• _TASK PROMPT_:
Copy out each line of the material that includes the word "Pollen".

• _DATA IN THIS EXERCISE_:

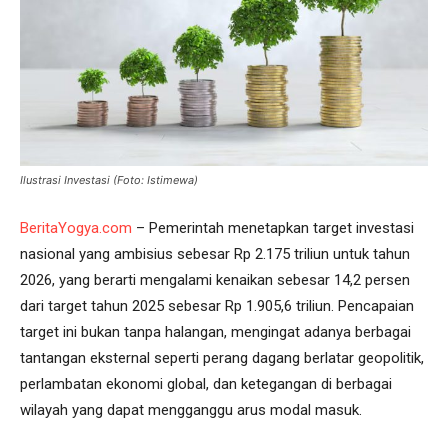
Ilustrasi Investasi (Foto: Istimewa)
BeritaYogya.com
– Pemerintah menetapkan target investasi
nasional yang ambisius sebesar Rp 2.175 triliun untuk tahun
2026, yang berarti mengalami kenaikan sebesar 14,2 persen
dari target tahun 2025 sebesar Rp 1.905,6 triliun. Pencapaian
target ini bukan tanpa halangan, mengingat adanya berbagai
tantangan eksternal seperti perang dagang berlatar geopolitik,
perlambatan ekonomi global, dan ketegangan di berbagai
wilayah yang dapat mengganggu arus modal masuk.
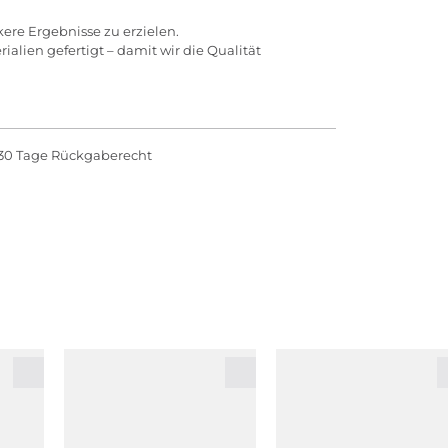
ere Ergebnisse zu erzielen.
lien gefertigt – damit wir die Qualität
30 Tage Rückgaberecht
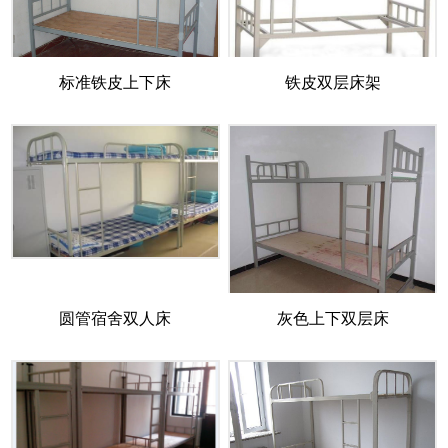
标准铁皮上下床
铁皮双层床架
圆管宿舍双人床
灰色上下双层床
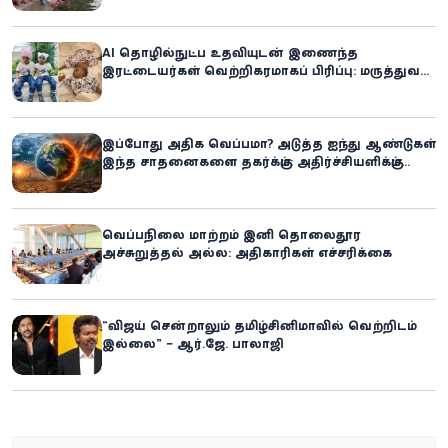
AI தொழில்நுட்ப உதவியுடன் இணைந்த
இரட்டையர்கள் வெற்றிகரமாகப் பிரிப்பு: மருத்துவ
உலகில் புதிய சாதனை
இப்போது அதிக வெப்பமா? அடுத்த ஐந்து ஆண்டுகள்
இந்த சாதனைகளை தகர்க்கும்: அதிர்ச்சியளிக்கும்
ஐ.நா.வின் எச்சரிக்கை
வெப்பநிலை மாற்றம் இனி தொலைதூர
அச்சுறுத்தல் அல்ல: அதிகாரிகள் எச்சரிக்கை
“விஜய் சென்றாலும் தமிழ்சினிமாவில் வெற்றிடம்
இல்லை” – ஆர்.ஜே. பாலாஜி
...
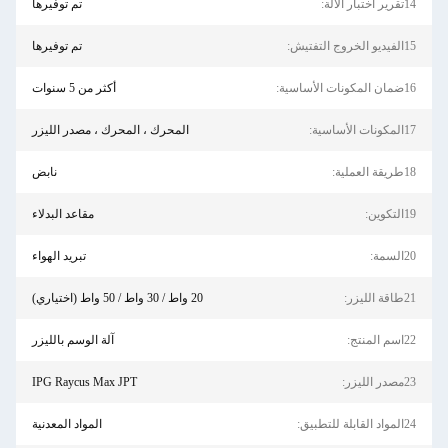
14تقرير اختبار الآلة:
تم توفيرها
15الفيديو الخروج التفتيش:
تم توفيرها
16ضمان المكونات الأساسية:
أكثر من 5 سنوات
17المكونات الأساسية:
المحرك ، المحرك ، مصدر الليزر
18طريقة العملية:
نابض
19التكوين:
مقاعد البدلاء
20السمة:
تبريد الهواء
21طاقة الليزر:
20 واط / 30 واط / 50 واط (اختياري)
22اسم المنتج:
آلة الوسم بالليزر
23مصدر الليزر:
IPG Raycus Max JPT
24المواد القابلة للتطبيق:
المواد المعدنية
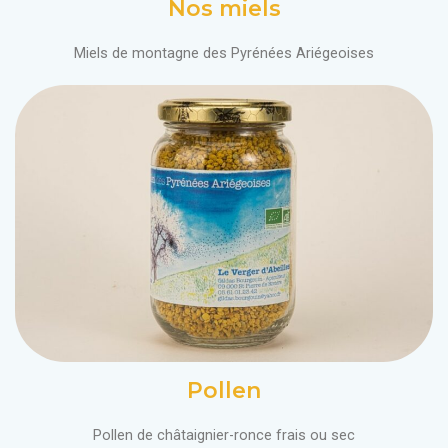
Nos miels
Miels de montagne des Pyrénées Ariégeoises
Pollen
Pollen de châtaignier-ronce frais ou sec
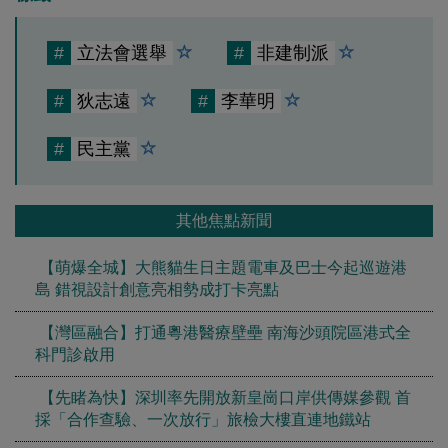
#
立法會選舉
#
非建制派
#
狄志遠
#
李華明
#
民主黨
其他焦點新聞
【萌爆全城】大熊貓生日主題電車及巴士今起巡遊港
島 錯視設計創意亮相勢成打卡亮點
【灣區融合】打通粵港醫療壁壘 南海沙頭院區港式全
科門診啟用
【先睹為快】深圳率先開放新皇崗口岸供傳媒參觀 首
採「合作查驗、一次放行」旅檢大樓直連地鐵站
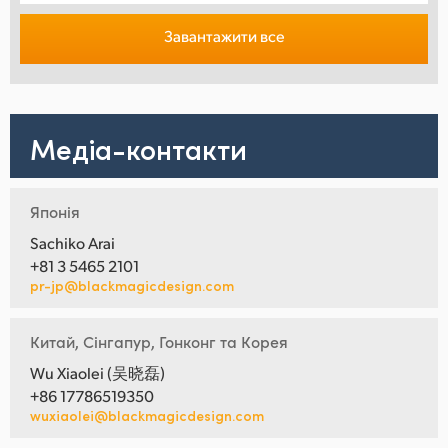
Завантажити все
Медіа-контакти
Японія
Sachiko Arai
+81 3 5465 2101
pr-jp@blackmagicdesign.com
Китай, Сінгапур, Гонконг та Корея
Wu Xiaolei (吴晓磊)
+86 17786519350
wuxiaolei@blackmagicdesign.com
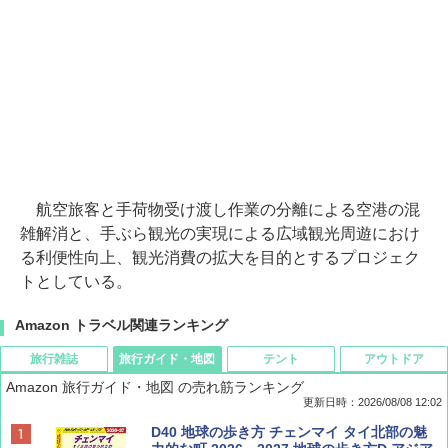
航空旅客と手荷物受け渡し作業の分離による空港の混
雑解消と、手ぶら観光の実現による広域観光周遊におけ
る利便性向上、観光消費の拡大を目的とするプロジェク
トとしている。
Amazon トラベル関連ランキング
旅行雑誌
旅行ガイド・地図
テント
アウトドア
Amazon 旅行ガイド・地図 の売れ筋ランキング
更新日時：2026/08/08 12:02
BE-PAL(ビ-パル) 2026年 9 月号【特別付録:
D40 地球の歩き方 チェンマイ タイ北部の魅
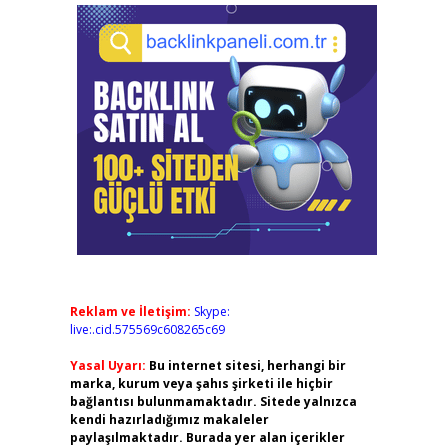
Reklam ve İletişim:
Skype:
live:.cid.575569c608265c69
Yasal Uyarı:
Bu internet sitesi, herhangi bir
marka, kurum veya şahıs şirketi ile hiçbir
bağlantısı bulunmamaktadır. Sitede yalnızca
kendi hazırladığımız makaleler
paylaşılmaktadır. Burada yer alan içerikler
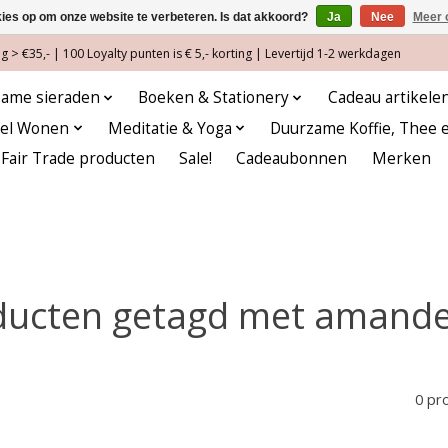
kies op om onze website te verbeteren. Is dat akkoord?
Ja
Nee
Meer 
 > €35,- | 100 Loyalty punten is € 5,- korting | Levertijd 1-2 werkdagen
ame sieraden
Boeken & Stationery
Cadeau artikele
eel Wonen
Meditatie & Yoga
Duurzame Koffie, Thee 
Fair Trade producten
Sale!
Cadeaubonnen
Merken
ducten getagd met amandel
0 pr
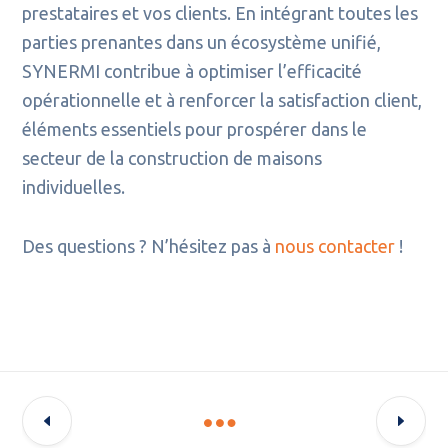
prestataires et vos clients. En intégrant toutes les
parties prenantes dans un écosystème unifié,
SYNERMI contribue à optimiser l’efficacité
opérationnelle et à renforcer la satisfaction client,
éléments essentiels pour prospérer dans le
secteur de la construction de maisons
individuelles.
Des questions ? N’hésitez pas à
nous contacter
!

• _ANSWER_:
Pollen
Pollen de châtaignier-ronce frais ou sec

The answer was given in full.